The proxy fills both roles typically seen in a SAML interaction:
- It acts as an Identity Provider (IDP) relative to Okta. It receives a SAML request from Okta, and returns a SAML response.
- It acts as a Service Provider (SP) relative to selected IDP eg. Login.gov and ID.me. It sends a SAML request to the user-selected IDP, and receives a SAML response.
These two interactions are interleaved,
- the request received from Okta is re-signed and passed along to the coresponding IDP service. Then the respone from the IDP is validated, transformed, re-signed, and passed along to Okta.

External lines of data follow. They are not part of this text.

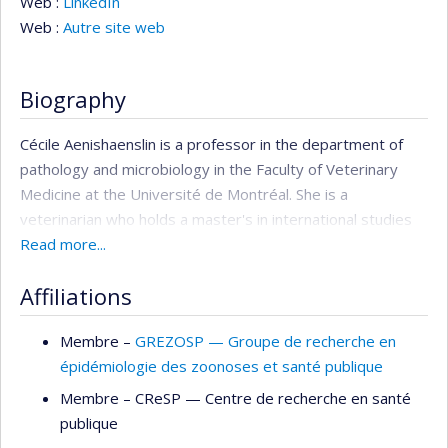
Web :
LinkedIn
Web :
Autre site web
Biography
Cécile Aenishaenslin is a professor in the department of
pathology and microbiology in the Faculty of Veterinary
Medicine at the Université de Montréal. She is a
veterinarian who holds a master's in international studies
(2009) and a doctorate in epidemiology (2015, Université
Read more...
de Montréal).
Affiliations
She also held a postdoctoral fellowship at the Centre for
Evaluative Health Research at McGill University (2018). Dr.
Membre –
GREZOSP — Groupe de recherche en
Aenishaenslin has worked internationally for several years
épidémiologie des zoonoses et santé publique
and with indigenous people in Canada. She co-founded the
Membre –
CReSP — Centre de recherche en santé
Groupe International Vétérinaire in the faculty of
publique
veterinary medicine at Université de Montréal and is doing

Flow of the SAML login process:
+-----------------------+
| |
| User clicks |
| "Login with Va.gov" |
| |
+---|-------------------+
|
|
|
+---v---------------+ +-------------------------------+ +-------------------------+
| | | | | |
| GET /authorize | | POST /samlproxy/idp/saml/sso | | User is presented |
| Okta starts SAML +-----> Proxy receives AuthNRequest +-----+ with a list of IDP |
| | | | | login options |
+-------------------+ +-------------------------------+ | |
+----|--------------------+
|
+-----------------------------------------------------------+
|
|
|
+-----v------------------+
| |
| User selects |
| one of the IDP options |
| |
| Eg: Login.gov, ID.me, |
| DS Logon, or |
| My HealtheVet |
+-----|------------------+
|
|
+--------v-------------------+
| |
| The IDP service gets the |
| AuthNRequest with the |
| corresponding AuthNContext |
| |
+--|-------------------------+
|
|
|
|
|
| +-------------------------------+ +---------------------------+
+-v------------+ | | | |
| | | GET /samlproxy/sp/saml/sso | | Proxy POSTS SAMLResponse |
| User logs in +----> Proxy receives redirect from +----> To Okta |
| | | the IDP service with the | | |
+--------------+ | SAMLResponse | +---------------------------+
| |
+-------------------------------+
This is a hybrid JavaScript/Typescript application. Our goal is eventually have it be completely written in Typescript, therefore all new features should be written in TypeScript and have accompanying test written using Jest.